Let Him Go is a story about a retired sheriff and his wife, who after the loss of their son, set out to find their only grandson.
It is a sombre and moving drama about mothers and sons and the various natures that those relationships can go through. Let Him Go opens up innocently, the Blackledge family are a content one. James (Ryan Bruce), his wife Lorna (Kayli Carter) and their son Jimmy live with James’ parents, George (Kevin Costner) and Margaret (Diane Lane) on the Blackledge farm.
Everything is going well, even if Margaret is something of a helicopter grandparent. Then sadly one day, tragedy strikes and James dies after falling off a horse. The film moves to three years later as George and Margaret are at Lorna’s wedding, watching her marry her new beau Donnie Weboy (Will Brittain). Neither are happy about this, particularly Margaret who worries she won’t see her grandson as much. One day Margaret is in town and she sees Donnie strike both Jimmy and Lorna. Deciding she needs to make sure Jimmy is alright, she heads over the next day. She then learns that Donnie and Lorna have left town, with no return in sight. Margaret decides that she needs to find them and with George, in tow, they head off to find their grandson.
Can we let him go?
The pacing of Let Him Go is well pitched. The film doesn’t try to turn into some kind of Taken rip off as Margaret and Geroge try to retrieve their grandson. It is meticulous, they lay out what they must do and they set out. This isn’t an edge of your seat adventure, this is a film with quiet characters moments that build to a kind of bomb going off.
As we connect to George and Margaret, we further connect with their plight. There is a simple scene involving the two of them in their station wagon with them enjoying music. When the radio station changes over to the new frequency they go from being jovial and reminiscing to tense and resentful. Margaret remarks that the sermon they hear reminds her of George’s father and his memories of his father are less than favourable.
What is also fascinating is that when this scene occurs not shortly after the Blackledges enter a very dangerous place.
There is a relief of tension when the film ends and it’s brilliant. The backdrop of this film is equally as deep. The vast valleys are beautiful and the forests are lush and mysterious adding a sense of melancholy to the film. Also though the film is set in the 60s the score harkens back to a simpler time which is what the two leads are looking to return to. It’s quite moving.
A Sheriff and her deputy
Diane Lane is easily the best part of the film. She feels like an old western cowboy. She’s out for her own kind of justice.
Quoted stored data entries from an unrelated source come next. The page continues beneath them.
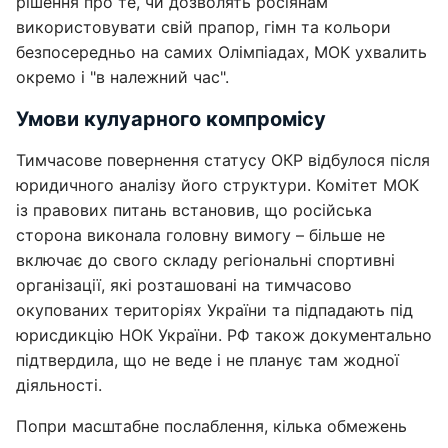
рішення про те, чи дозволять росіянам
використовувати свій прапор, гімн та кольори
безпосередньо на самих Олімпіадах, МОК ухвалить
окремо і "в належний час".
Умови кулуарного компромісу
Тимчасове повернення статусу ОКР відбулося після
юридичного аналізу його структури. Комітет МОК
із правових питань встановив, що російська
сторона виконала головну вимогу – більше не
включає до свого складу регіональні спортивні
організації, які розташовані на тимчасово
окупованих територіях України та підпадають під
юрисдикцію НОК України. РФ також документально
підтвердила, що не веде і не планує там жодної
діяльності.
Попри масштабне послаблення, кілька обмежень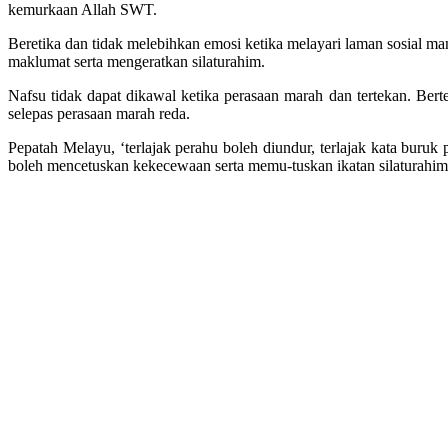
kemurkaan Allah SWT.
Beretika dan tidak melebihkan emosi ketika melayari laman sosial m
maklumat serta mengeratkan silaturahim.
Nafsu tidak dapat dikawal ketika perasaan marah dan tertekan. Be
selepas perasaan marah reda.
Pepatah Melayu, ‘terlajak perahu boleh diundur, terlajak kata buruk
boleh mencetuskan kekecewaan serta memu-tuskan ikatan silaturahim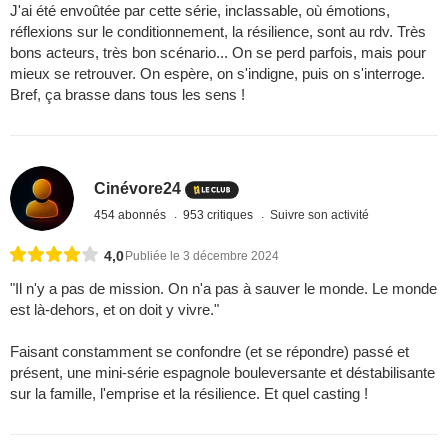
J'ai été envoûtée par cette série, inclassable, où émotions,
réflexions sur le conditionnement, la résilience, sont au rdv. Très
bons acteurs, très bon scénario... On se perd parfois, mais pour
mieux se retrouver. On espère, on s'indigne, puis on s'interroge.
Bref, ça brasse dans tous les sens !
Cinévore24
454 abonnés
953 critiques
Suivre son activité
4,0
Publiée le 3 décembre 2024
"Il n'y a pas de mission. On n'a pas à sauver le monde. Le monde
est là-dehors, et on doit y vivre."
Faisant constamment se confondre (et se répondre) passé et
présent, une mini-série espagnole bouleversante et déstabilisante
sur la famille, l'emprise et la résilience. Et quel casting !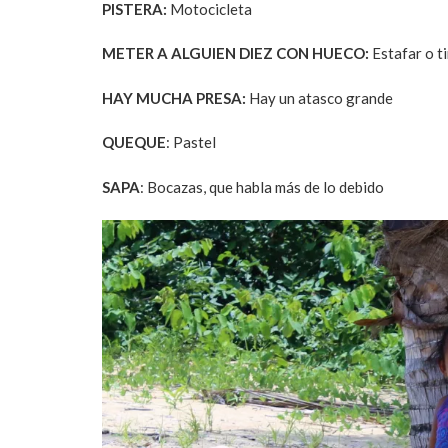
PISTERA:
Motocicleta
METER A ALGUIEN DIEZ CON HUECO:
Estafar o t
HAY MUCHA PRESA:
Hay un atasco grande
QUEQUE
: Pastel
SAPA
: Bocazas, que habla más de lo debido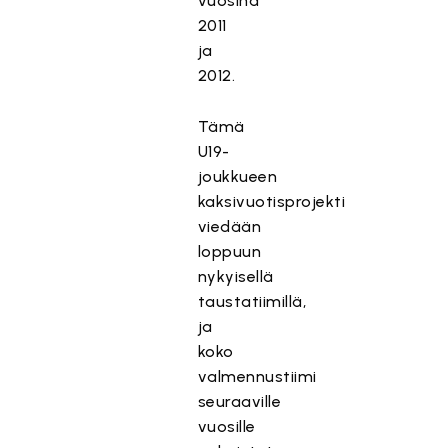
vuosina
2011
ja
2012.
Tämä
U19-
joukkueen
kaksivuotisprojekti
viedään
loppuun
nykyisellä
taustatiimillä,
ja
koko
valmennustiimi
seuraaville
vuosille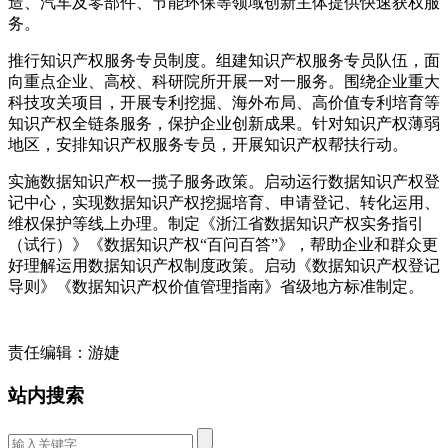
造、汽车及零部件、节能环保等领域创新主体提供快速获权服
务。
推行知识产权服务专员制度。组建知识产权服务专员队伍，面
向重点企业、高校、科研院所开展一对一服务。围绕企业重大
科技攻关项目，开展专利挖掘、海外布局、高价值专利培育等
知识产权全链条服务，保护企业创新成果。针对知识产权薄弱
地区，安排知识产权服务专员，开展知识产权帮扶行动。
实施数据知识产权一揽子服务政策。启动运行数据知识产权登
记中心，实现数据知识产权挖掘培育、申请登记、转化运用、
维权保护等线上办理。制定《浙江省数据知识产权实务指引
（试行）》《数据知识产权“百问百答”》，帮助企业和群众更
好理解运用数据知识产权制度政策。启动《数据知识产权登记
导则》《数据知识产权价值管理指南》省级地方标准制定。
责任编辑：游婕
站内搜索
She is single-minded, she desperately wants to find Jimmy and nothing, not even the boy’s own mother can stop her. It is as much a negative against her as it is a positive. Her quest to find Jimmy, the last connection to her son is a costly one and she seems to be willing to pay the price. Meanwhile, you have Costner, who is definitely deputy to Lane’s sheriff. He’ll call her out on her crap, but he’ll always have her back. They are a compelling couple and I loved their warm and quiet relationship.
If there was anyone who wrestled the camera away from Lane it would be Leslie Manville’s terrifying Blanche Weboy. She is a frightening woman who has raised an equally unnerving family. When I say there is a scene which features three hulking men surrounding George and Margaret and the person you are most terrified by is their diminutive mother, I hope you understand her full presence within a scene.
I also must speak on a smaller, but impressive performance from Booboo Stewart. He’s a young Native American who has found solace away from civilisation. He has one particular scene explaining his situation and it is heartbreaking. He does so much with very little.
Mothers and their sons
Let Him Go is a film about mothers and their sons and the potency of their relationship, and what lengths they will go to for each other. This is seen with Margaret and the journey she takes in memory of James. It’s seen with the uncompromising ferocity of Blanche’s grip on her sons, and it’s seen with Lorna trying to actually raise Jimmy how she wants, while two other women think they know better.
The film is not perfect though. I found that once the film entered its final act the narrative became somewhat predictable. It’s a shame because up to this point I was having an absolute ball with the unpredictable nature. However, this is really all I had an issue with.
Let Him Go is a brilliant film with a stellar cast and a emotional potent narrative.